In the copy, include all of the listing exactly and none of its pictures.

——————————

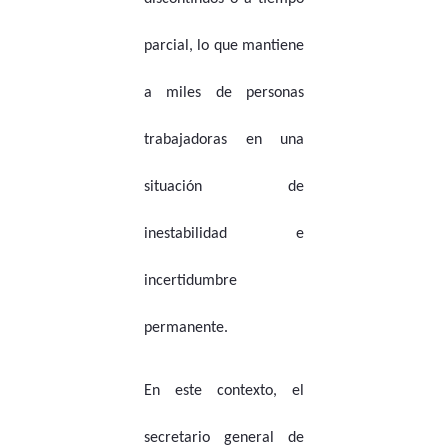
parcial, lo que mantiene
a miles de personas
trabajadoras en una
situación de
inestabilidad e
incertidumbre
permanente.
En este contexto, el
secretario general de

——————————

Answer to the exercise:
parcial, lo que mantiene
a miles de personas
trabajadoras en una
situación de
inestabilidad e
incertidumbre
permanente.
En este contexto, el
secretario general de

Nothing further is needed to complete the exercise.